Im curious what documentation would help here. A spike is all that they'd need to look for. In case of spikes I'm hoping a quick query with wikimedia staff in IRC would suffice.

Also Tech News isn't really sufficient for setting guidelines - is there an outreach plan beyond that?

I wasn't intending to set guidelines, but more recommendations through awareness. Certain admins have been wonderful during the last few months in responding to errors. Having a public graph is at least a starting point to a conversation.

I'm currently writing a post for the blog diff with further recommendations. One of which is Wikimedia playing a more active role in supporting better informed gadgets.

@Jdlrobson I think maybe waiting for that blog post would be a good idea, so it could go with the Tech News item?

I don't disagree with the general idea but I'm slightly unsure about having an alert on user-based client-side errors. I've done around 50K edits to help with legacy deprecation and other work so far as a global interface editor and I found it quite a mess that needs an underlying solution.

First of all, it's not a small codebase, it's definitely millions and millions of lines of code. Mostly copied from an old version of someone else's code. For example I replaced more then 2k copies of the same exact function with the same exact spaces. Some are beyond rotten. Some are minified (how am I supposed to fix a minified code?). Some of my edits got reverted because the user was like "this my personal space, you're not allowed" (your gadget will break soon though *shrugs*) and all sorts of complexities making it really hard to actually account for all edge cases.

Of course, I should not break a whole wiki or damage common.js but beyond that, it's responsibility of the maintainer to fix the code that's deprecated years ago and if errors go up when we pull the plug, so be it.

I don't disagree with the general idea but I'm slightly unsure about having an alert on user-based client-side errors. I've done around 50K edits to help with legacy deprecation and other work so far as a global interface editor and I found it quite a mess that needs an underlying solution.

Yeh it's a big mess. The root problem is that user and site scripts run in global JavaScript and cannot be filtered out programmatically. While that's the case alerts can and will be triggered by site JS and there's little we can do about that if we want to keep logging errors except dealing with this when it happens.
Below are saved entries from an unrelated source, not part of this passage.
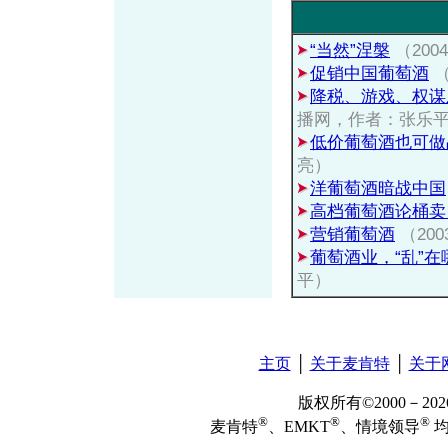
“当然”涅槃
（200
促销中国葡萄酒
（
降税、游戏、权谋
播网，作者：张乐
低价葡萄酒也可做
亮）
洋葡萄酒暗战中国
高档葡萄酒论桶卖
营销葡萄酒
（20
葡萄酒业，“乱”在
平）
主页
│
关于麦肯特
│
关于
版权所有©2000－2
®
®
®
麦肯特
、EMKT
、情境领导
均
This is a big problem and we need a long-term strategy for it and I'm now switching gears to communicating that problem more broadly. One long term strategy I'm exploring is to limit errors in a given user session (leaning on mw.storage.session) and a trip-switch preference that disables error logging for buggy clients, but that needs a lot more thought. I'm writing down my thoughts on this so far for diff.wikimedia.org with some straw man proposals and I'll share it as soon...

That is good but I think it needs a bigger solution. Like global gadgets, or git-based gadgets so people stop copying javascript across different wikis. It would reduce the security vectors and improve the user experience for editors in general.

@Jdlrobson I think maybe waiting for that blog post would be a good idea, so it could go with the Tech News item?

I've published the post now to converse about this some more :) https://diff.wikimedia.org/2021/03/08/sailing-steady%e2%80%8a-%e2%80%8ahow-you-can-help-keep-wikimedia-sites-error-free/

That is good but I think it needs a bigger solution. Like global gadgets, or git-based gadgets so people stop copying javascript across different wikis. It would reduce the security vectors and improve the user experience for editors in general.

Please can you carry this conversation over to T262493 so it's all in one place ?